From here the list goes on to include a number of other items. But to be realistic, ingredients located this far down the list (other than nutritional supplements) are not likely to affect the overall rating of the product.

However, this food does contain chelated minerals, minerals that have been chemically attached to protein. This makes them easier to absorb. Chelated minerals are usually found in better cat foods.

It is also unfortunate the company chose to include menadione in its recipe. Menadione is a controversial form of vitamin K linked to liver toxicity, allergies and the abnormal break-down of red blood cells.

Since vitamin K isn’t required by AAFCO in its nutrient profiles, we question the use of this item in any feline recipe.

Without this controversial ingredient, we may have been compelled to award this line a higher rating.

Nutrient Analysis

Based on its ingredients alone, Zoe Pâté with Free Run Chicken recipe  looks like an above-average wet product.

The dashboard displays a dry matter protein reading of 36.4%, a fat level of 22.7% and an estimated carbohydrate level of 32.9%.

As a group, the brand features a near-average protein content of 36.4% and an above-average fat level of 22.7%.  Together these figures suggest a carbohydrate content of 32.9% for the overall product line, alongside a fat to protein ratio of 63%.

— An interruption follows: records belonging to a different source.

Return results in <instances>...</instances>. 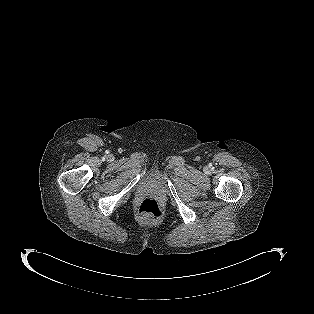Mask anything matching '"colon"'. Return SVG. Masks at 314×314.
<instances>
[{
  "label": "colon",
  "mask_w": 314,
  "mask_h": 314,
  "mask_svg": "<svg viewBox=\"0 0 314 314\" xmlns=\"http://www.w3.org/2000/svg\"><path fill=\"white\" fill-rule=\"evenodd\" d=\"M137 214L143 218L158 219L162 217L163 211L154 199H145L137 207Z\"/></svg>",
  "instance_id": "1"
}]
</instances>
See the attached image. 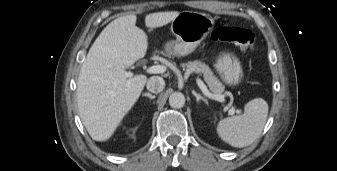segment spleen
I'll return each instance as SVG.
<instances>
[{
  "label": "spleen",
  "instance_id": "obj_1",
  "mask_svg": "<svg viewBox=\"0 0 337 171\" xmlns=\"http://www.w3.org/2000/svg\"><path fill=\"white\" fill-rule=\"evenodd\" d=\"M268 103L262 98L249 101L242 115L227 117L219 121V137L232 147L251 145L262 133L268 116Z\"/></svg>",
  "mask_w": 337,
  "mask_h": 171
}]
</instances>
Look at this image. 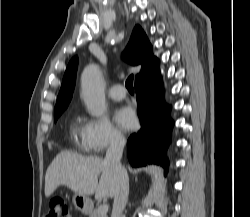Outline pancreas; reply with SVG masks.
<instances>
[{
    "label": "pancreas",
    "instance_id": "1",
    "mask_svg": "<svg viewBox=\"0 0 250 217\" xmlns=\"http://www.w3.org/2000/svg\"><path fill=\"white\" fill-rule=\"evenodd\" d=\"M89 217H108L107 213H100L99 208L94 209L90 214Z\"/></svg>",
    "mask_w": 250,
    "mask_h": 217
}]
</instances>
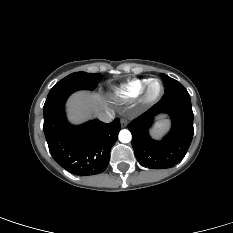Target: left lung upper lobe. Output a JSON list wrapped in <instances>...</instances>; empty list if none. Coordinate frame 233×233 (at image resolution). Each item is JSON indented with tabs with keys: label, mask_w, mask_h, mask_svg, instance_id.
Segmentation results:
<instances>
[{
	"label": "left lung upper lobe",
	"mask_w": 233,
	"mask_h": 233,
	"mask_svg": "<svg viewBox=\"0 0 233 233\" xmlns=\"http://www.w3.org/2000/svg\"><path fill=\"white\" fill-rule=\"evenodd\" d=\"M161 78L165 84L166 91L173 89L175 86L179 85L180 83L175 79L161 73Z\"/></svg>",
	"instance_id": "5c2ea615"
}]
</instances>
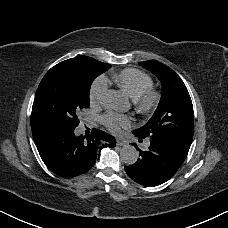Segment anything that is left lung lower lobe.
Instances as JSON below:
<instances>
[{"label":"left lung lower lobe","mask_w":228,"mask_h":228,"mask_svg":"<svg viewBox=\"0 0 228 228\" xmlns=\"http://www.w3.org/2000/svg\"><path fill=\"white\" fill-rule=\"evenodd\" d=\"M133 134L140 142L147 138L150 146L146 151H140L136 163L125 166L128 176L135 182L148 186H158L169 180L184 162L192 140L164 134L141 136L136 131ZM135 147L137 145L133 143Z\"/></svg>","instance_id":"left-lung-lower-lobe-1"}]
</instances>
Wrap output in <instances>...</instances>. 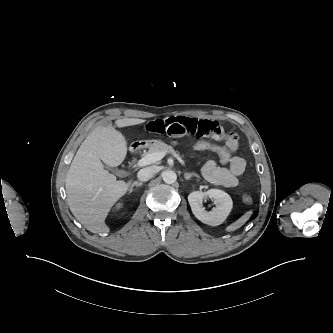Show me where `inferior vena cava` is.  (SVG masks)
<instances>
[{
    "label": "inferior vena cava",
    "mask_w": 333,
    "mask_h": 333,
    "mask_svg": "<svg viewBox=\"0 0 333 333\" xmlns=\"http://www.w3.org/2000/svg\"><path fill=\"white\" fill-rule=\"evenodd\" d=\"M157 173V169L155 167H145L141 169L137 177L141 182H145L150 180Z\"/></svg>",
    "instance_id": "obj_1"
}]
</instances>
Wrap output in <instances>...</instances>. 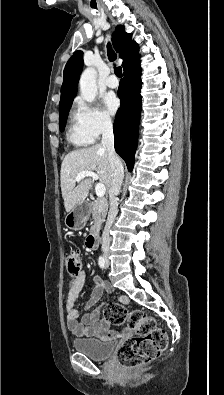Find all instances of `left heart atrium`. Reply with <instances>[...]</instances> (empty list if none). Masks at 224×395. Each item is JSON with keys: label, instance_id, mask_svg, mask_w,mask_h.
Masks as SVG:
<instances>
[{"label": "left heart atrium", "instance_id": "39dd6f15", "mask_svg": "<svg viewBox=\"0 0 224 395\" xmlns=\"http://www.w3.org/2000/svg\"><path fill=\"white\" fill-rule=\"evenodd\" d=\"M104 105L106 111L109 114L114 115L119 108V100L114 95L108 94L104 98Z\"/></svg>", "mask_w": 224, "mask_h": 395}]
</instances>
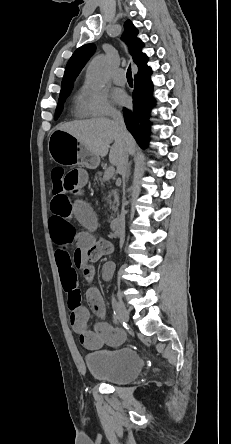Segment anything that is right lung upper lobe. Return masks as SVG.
<instances>
[{
	"instance_id": "obj_1",
	"label": "right lung upper lobe",
	"mask_w": 231,
	"mask_h": 444,
	"mask_svg": "<svg viewBox=\"0 0 231 444\" xmlns=\"http://www.w3.org/2000/svg\"><path fill=\"white\" fill-rule=\"evenodd\" d=\"M125 27V40L128 45L129 53L132 56L133 61L138 66V73L148 69L147 66V56L142 53L143 43L140 39L137 38L138 30L132 24L130 20H127L124 24ZM96 49V46L93 43L85 44L78 48L70 60L67 63L64 77L61 84V92L72 89L74 80L88 61V59L92 56Z\"/></svg>"
}]
</instances>
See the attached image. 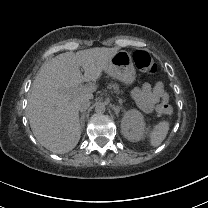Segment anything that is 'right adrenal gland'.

This means this Zoe range contains near-average protein, near-average carbohydrate and higher than average fat, when compared to typical wet cat food.

Final Word

This range of food lists animal meat as its first ingredient. It also includes other animal organs, so while protein levels are near-average they come from good sources.

Has Zoe Pate (Wet) cat food been recalled in the past?

No.  Zoe Cat Food has no history of recalls.

You can view a complete list of all cat food recalls since 2021 here.

To stay on top of any cat food product recalls, sign up for our free email alerts, here.


Zoe is a brand owned by a company called Hagan which was founded in Canada by Rolf C. Hagen in 1955.

Its global head office is located in Montreal, Quebec, Canada along with its pet food manufacturing facility.

Hagen products are sold all around the world.


1: [1. Association of American Feed Control Officials].